「おめでとう」に代えて( 2004.2.29 )
 日本人プレイヤー、悲願のプロツアー制覇。この話題は日本で Magic に関わるほとんどの方々には、それこそ無条件に吉報となる出来事だろうと思います。まあ私のような個人がお祝いを述べても多分ご本人に見られてはいないでしょうし、また私ごときに祝われても嬉しくないでしょうから (^^; その辺のコメントは差し控えさせて頂きます。

 実際にこの結果を勝ち取ったご本人、そしてそれを陰になり日向になり支えた方々。そういう皆さんは今回のこの結果を素直に喜び、その余韻にしばらく浸っていればいいだろうと思います。ただここで私はあえて、それとは直接は無関係な一般の方々に「このチャンスにこそ、しっかりと現実を見て下さい。」と言いたいと思っています。もしお時間が許すのであれば、日本中の様々なメディアでこの優勝の報がどう扱われているか、それをしっかりと見極めて欲しいという事です。例えばソフトバンクゲームスというゲームの話題を扱うWebサイトでは、かつて米国で開催された遊戯王OCGの世界大会を取り上げ、そこで日本人選手が3位入賞を果たした事を“健闘”と報じました。しかし私がこれを書いている2月29日の22:00現在、同サイトでPT神戸に関する報道は一切ありません。もしこのまま本件に関する報道が一切無かったとしたら、それこそがまさに“遊戯王OCGと Magic との扱いの差”と見ることができるでしょう。

 日本の Magic 界にとっては決して小さくはないこのニュースが、日本のゲーム界全体で見るとそれだけちっぽけな扱いしか受けていない。ましてや一般のニュースを扱うメディアなどで今回の事が報道されるのか、我々はそれこそ目を皿のようにして探し回らないといけない。あるいはひょっとするとそこまで血眼になって探しても、それこそ Magic 関連のWebサイト以外では全く取り上げられていない可能性が高いです。あまつさえHJの掲示板ですら、PT神戸に関してはほとんど話題に上がっておらず、黒田氏の優勝を受けてようやくこれを祝福するスレッドが立つような有様です。はっきり言ってしまいますが、これが日本の Magic のまさに現実なのです。

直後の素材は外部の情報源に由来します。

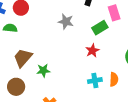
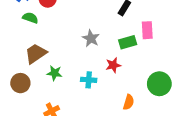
gray star: (66, 22) -> (91, 38), moved
cyan cross: (95, 81) -> (89, 80), moved

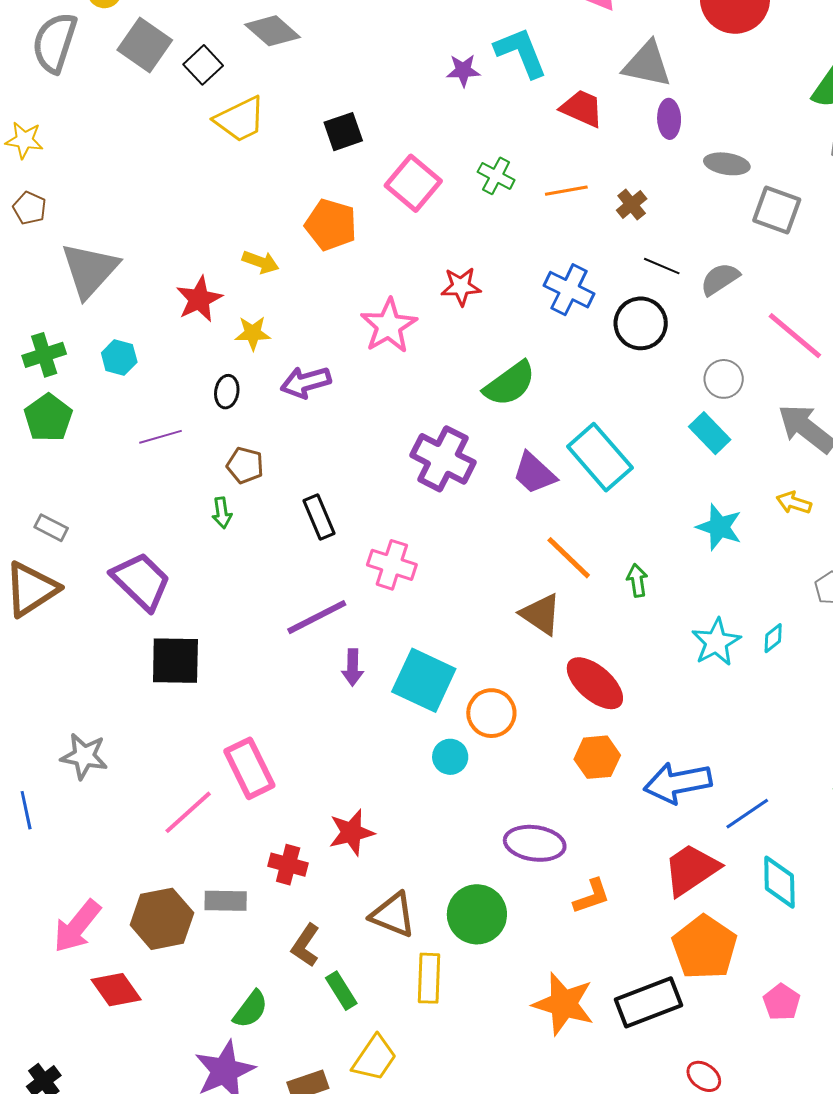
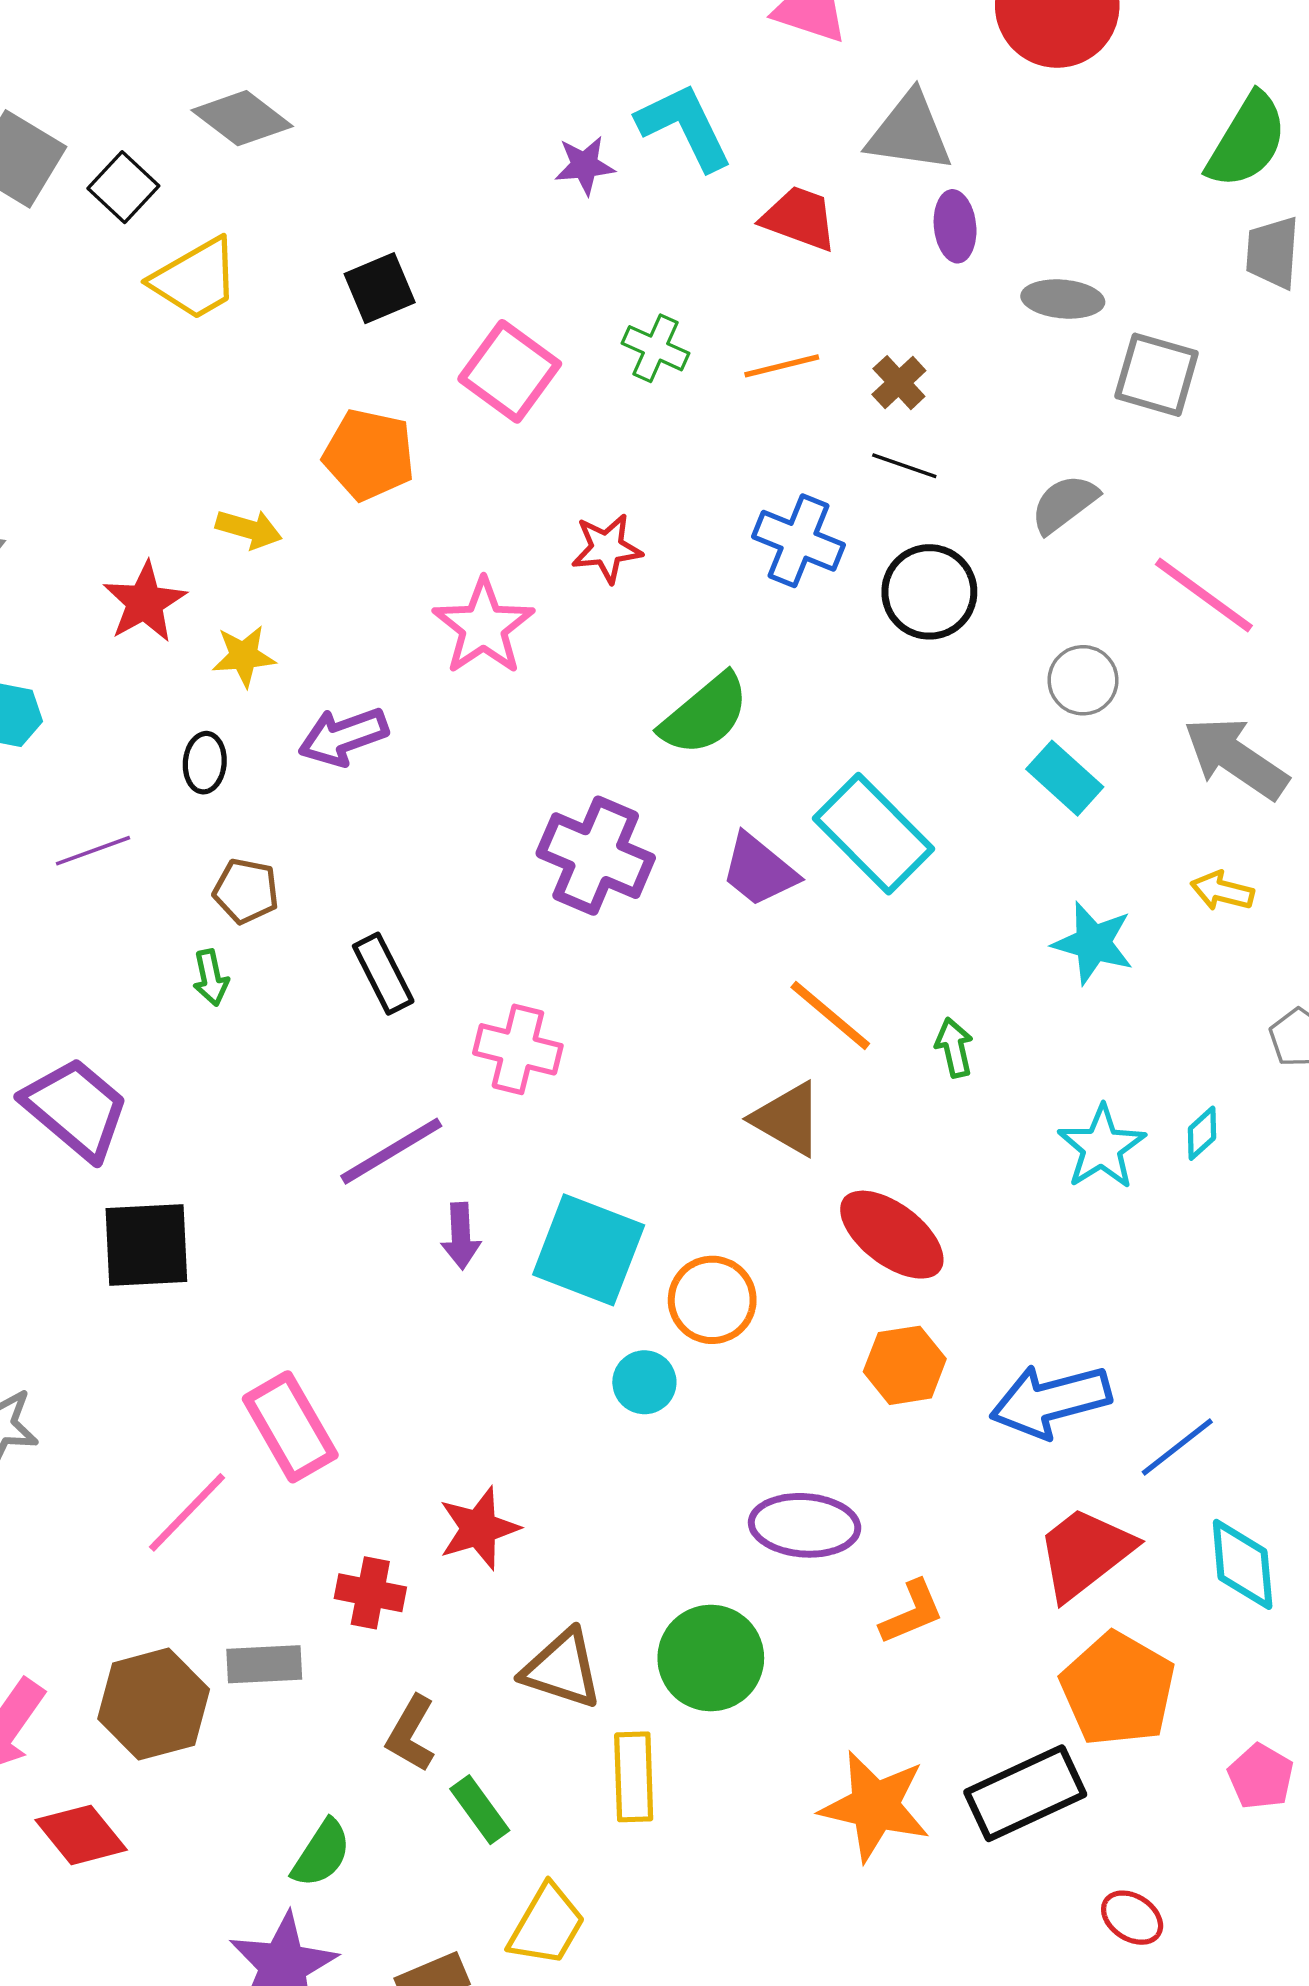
black line: (662, 266) -> (904, 466), moved

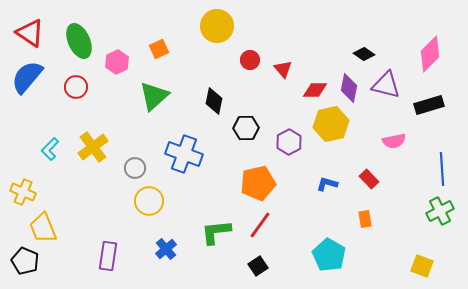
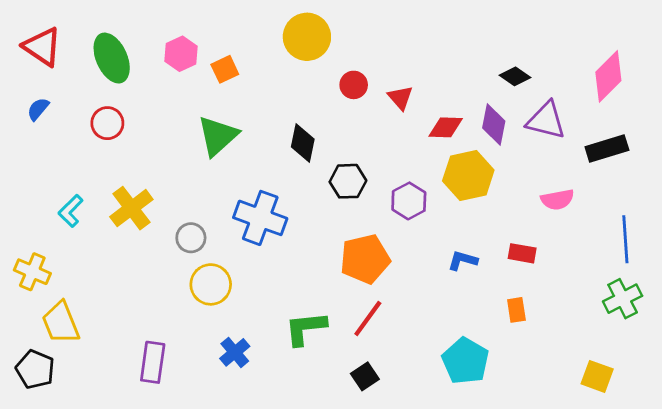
pink hexagon: (117, 62) -> (181, 54), moved
blue semicircle: (27, 77) -> (38, 109), size x0.5
red rectangle: (369, 179) -> (522, 253), turned -36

 一体なぜこうなってしまったのか。それについては私自身過去に幾度となく意見を述べているので、今回は割愛させていただきます。ただ、これだけ一時期に比べて市場規模が落ち込んでいる日本の Magic が、それでも“米国に次ぐ世界第2位の巨大市場”と言われてしまう。そういう矛盾というか陰に隠れた問題にそろそろ我々はいい加減に光を当て、何らかの対策を講じるべきでしょう。さもないと今年後半には更なるプレミアイベントの縮小が発表されるか、それこそ Magic のプロ達がデュエル・マスターズの売上で飯を食うような事態に陥らないとも限らないのですから。日本の市場が Magic 全体の中でまだ重要な地位を占めている今こそ、日本人が自ら“日本で Magic が有名になり売れるようになるための提案”をすべきです。そして今回の出来事はそのまさに絶好の機会を我々に与える物なのです。